Re: ORA-8102, why?

From: Cristian Cudizio <cristian.cudizio_at_yahoo.it>
Date: Thu, 17 Jan 2008 00:20:32 -0800 (PST)
Message-ID: <b57c5858-9a5d-4178-a5a1-39e44115d1f0@v67g2000hse.googlegroups.com>


On Jan 16, 7:33 pm, joel garry <joel-ga..._at_home.com> wrote:
> On Jan 16, 9:15 am, Cristian Cudizio <cristian.cudi..._at_yahoo.it>
> wrote:
>
>
>
> > On Jan 16, 5:20 pm, "shakespeare" <what..._at_xs4all.nl> wrote:
>
> > > "Cristian Cudizio" <cristian.cudi..._at_yahoo.it> schreef in berichtnews:71a7ef21-5cb7-4b44-948b-466a5d7d1031_at_s13g2000prd.googlegroups.com...
>
> > > > On Jan 16, 3:11 pm, "shakespeare" <what..._at_xs4all.nl> wrote:
> > > >> "Cristian Cudizio" <cristian.cudi..._at_yahoo.it> schreef in
> > > >> berichtnews:26ce818d-7d12-4eb7-b0c1-221cf4aae15d_at_x69g2000hsx.googlegroups.com...
>
> > > >> > Hello,
> > > >> > i've an Oracle database with RAC 2 node version 10.1.0.5 on Linux
> > > >> > Suse SLES9 64 bit.

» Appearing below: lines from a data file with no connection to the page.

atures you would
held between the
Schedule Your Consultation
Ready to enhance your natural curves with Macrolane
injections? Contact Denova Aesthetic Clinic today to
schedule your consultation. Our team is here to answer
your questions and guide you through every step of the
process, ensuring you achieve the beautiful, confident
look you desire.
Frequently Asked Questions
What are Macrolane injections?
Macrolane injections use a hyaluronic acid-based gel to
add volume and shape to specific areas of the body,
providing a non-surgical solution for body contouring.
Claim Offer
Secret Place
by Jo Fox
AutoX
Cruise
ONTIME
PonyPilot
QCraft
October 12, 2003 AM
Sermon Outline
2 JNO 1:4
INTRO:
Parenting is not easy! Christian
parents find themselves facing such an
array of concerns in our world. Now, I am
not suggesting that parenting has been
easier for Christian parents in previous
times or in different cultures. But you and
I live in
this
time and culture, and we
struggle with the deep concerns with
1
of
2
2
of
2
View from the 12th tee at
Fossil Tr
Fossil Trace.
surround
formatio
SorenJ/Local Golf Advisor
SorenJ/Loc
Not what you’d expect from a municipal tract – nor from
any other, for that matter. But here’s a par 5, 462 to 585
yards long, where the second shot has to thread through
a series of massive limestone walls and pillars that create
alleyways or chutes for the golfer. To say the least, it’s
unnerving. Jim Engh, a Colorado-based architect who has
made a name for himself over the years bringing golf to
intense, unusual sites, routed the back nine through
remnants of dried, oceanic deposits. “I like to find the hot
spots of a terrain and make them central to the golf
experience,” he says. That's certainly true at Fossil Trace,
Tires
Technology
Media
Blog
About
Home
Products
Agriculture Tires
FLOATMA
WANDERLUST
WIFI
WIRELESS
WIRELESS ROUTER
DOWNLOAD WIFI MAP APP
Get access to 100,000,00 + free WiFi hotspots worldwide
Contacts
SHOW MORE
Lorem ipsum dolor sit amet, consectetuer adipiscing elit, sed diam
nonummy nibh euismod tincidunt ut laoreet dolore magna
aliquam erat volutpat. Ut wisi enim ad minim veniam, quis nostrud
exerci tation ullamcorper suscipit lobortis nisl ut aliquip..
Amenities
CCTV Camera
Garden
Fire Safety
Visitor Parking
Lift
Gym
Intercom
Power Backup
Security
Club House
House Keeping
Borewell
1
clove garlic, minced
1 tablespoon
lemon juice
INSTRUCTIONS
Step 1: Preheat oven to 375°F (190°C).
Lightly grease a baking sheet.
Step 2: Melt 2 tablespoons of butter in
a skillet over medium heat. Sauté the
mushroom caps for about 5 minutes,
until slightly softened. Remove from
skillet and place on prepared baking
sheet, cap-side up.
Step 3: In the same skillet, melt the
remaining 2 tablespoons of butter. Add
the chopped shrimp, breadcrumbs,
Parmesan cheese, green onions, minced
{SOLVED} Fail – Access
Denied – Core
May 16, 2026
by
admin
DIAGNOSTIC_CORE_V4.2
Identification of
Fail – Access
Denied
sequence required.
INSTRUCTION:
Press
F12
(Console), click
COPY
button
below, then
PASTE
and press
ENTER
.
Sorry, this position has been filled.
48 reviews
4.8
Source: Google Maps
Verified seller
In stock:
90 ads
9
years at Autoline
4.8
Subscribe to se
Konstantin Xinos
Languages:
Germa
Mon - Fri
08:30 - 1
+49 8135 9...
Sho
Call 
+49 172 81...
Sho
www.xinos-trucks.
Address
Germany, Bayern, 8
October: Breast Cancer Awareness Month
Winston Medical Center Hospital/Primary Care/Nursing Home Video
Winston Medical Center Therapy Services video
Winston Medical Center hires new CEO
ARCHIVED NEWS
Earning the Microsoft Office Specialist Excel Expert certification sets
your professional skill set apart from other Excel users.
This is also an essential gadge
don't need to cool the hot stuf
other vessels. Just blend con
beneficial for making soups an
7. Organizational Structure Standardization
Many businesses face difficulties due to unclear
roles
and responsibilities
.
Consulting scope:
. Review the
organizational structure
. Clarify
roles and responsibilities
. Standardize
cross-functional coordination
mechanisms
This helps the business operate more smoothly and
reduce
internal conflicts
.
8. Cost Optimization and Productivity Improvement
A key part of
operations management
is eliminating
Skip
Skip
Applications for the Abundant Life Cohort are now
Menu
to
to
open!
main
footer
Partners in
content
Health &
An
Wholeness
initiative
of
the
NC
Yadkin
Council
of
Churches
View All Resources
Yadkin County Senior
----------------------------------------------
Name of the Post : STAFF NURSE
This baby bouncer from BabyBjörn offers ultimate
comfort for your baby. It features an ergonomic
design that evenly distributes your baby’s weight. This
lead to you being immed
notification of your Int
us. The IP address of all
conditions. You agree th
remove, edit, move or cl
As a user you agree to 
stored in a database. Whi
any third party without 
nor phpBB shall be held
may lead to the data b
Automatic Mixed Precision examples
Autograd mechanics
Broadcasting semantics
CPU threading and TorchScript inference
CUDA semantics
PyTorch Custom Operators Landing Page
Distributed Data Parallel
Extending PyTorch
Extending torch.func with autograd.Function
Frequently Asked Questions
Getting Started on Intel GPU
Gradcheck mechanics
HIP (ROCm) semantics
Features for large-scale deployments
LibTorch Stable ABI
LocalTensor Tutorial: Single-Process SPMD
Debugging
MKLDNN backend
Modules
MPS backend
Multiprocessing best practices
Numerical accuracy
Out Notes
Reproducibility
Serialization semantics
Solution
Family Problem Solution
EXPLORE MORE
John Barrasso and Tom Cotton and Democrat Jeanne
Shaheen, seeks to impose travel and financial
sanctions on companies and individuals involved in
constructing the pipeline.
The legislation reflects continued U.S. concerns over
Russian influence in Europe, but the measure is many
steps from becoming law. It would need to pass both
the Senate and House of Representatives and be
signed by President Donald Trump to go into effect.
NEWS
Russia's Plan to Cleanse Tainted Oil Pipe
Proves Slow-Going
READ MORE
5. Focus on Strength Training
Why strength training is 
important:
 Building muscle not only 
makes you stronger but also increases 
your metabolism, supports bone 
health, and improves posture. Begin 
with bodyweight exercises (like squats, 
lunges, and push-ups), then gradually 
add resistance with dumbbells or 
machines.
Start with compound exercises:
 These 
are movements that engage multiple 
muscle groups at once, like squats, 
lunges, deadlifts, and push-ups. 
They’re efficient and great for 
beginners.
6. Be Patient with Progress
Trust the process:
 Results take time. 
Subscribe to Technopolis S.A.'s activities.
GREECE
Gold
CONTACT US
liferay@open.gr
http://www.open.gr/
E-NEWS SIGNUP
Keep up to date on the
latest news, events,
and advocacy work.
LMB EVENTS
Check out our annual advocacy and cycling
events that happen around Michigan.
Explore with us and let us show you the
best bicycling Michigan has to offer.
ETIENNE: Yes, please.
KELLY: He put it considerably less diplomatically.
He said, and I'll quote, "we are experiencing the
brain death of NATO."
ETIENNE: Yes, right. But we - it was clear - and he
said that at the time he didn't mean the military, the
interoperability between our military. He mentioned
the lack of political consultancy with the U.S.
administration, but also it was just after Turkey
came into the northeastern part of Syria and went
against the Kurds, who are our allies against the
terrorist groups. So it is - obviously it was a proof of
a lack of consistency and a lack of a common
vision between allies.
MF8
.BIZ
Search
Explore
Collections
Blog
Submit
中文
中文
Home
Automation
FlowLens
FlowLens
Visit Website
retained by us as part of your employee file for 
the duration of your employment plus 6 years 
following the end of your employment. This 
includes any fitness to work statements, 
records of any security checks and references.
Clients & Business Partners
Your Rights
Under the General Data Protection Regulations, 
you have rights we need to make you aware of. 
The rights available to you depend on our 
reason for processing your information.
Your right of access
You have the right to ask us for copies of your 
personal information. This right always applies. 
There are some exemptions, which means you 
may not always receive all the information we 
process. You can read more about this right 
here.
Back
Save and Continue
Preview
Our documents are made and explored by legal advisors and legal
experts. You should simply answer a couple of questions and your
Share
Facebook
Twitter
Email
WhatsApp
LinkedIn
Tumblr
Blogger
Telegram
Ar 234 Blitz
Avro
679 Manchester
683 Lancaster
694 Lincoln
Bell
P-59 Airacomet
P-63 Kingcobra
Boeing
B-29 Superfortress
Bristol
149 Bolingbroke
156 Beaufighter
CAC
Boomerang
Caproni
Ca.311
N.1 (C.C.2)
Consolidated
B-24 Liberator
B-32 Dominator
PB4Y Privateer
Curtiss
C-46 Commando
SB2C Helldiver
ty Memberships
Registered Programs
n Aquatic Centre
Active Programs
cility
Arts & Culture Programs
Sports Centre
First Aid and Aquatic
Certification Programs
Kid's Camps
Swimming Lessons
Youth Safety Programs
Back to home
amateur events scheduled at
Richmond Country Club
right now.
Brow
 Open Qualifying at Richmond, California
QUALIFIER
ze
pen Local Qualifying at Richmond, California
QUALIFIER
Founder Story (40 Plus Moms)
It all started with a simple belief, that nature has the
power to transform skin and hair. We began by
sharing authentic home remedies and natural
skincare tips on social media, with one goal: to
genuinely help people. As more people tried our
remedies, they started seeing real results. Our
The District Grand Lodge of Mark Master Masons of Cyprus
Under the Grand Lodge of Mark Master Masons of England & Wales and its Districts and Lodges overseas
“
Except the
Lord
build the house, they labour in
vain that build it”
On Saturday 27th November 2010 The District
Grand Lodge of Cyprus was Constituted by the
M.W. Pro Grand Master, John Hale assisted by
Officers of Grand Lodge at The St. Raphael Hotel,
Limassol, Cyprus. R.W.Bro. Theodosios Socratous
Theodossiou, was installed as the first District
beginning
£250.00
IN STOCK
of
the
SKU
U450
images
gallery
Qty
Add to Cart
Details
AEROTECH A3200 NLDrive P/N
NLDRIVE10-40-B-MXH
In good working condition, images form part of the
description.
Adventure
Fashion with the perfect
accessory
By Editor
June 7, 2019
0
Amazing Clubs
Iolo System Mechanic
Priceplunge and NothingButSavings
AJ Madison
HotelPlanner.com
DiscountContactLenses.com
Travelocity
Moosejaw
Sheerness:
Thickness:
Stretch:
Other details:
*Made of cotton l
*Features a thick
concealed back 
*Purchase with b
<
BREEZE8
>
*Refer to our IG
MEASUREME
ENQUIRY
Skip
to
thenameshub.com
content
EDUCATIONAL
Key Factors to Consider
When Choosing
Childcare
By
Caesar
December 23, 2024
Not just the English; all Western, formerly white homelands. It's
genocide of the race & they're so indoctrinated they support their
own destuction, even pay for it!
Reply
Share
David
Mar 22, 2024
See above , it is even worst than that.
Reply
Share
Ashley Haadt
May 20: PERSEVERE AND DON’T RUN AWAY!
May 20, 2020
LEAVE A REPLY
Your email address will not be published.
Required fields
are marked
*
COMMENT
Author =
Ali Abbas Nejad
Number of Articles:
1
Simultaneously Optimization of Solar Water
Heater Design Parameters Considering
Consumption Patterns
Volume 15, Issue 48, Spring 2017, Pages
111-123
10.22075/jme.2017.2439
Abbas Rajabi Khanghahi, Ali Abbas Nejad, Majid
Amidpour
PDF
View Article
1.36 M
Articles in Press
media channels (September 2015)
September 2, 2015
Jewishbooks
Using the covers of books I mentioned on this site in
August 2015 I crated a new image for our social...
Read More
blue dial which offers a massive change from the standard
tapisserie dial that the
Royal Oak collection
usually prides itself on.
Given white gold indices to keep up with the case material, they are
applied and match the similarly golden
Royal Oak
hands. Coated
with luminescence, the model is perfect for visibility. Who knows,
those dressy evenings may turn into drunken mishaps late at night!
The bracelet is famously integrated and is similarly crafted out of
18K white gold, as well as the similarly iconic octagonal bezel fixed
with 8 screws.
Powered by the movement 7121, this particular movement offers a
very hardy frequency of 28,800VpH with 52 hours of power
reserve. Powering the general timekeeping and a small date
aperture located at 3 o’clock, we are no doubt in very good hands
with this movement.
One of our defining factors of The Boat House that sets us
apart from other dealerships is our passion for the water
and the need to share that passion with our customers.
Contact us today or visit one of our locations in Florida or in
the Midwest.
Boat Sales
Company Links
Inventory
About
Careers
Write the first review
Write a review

Recently i've
> > > >> > got an error ORA-8102 during the execution of a procedure that was
> > > >> > deleting some records. So i have found that
> > > >> > there are two records (the table has over 90 milions of records) for
> > > >> > which there are no corresponding index entry on one of the indexes.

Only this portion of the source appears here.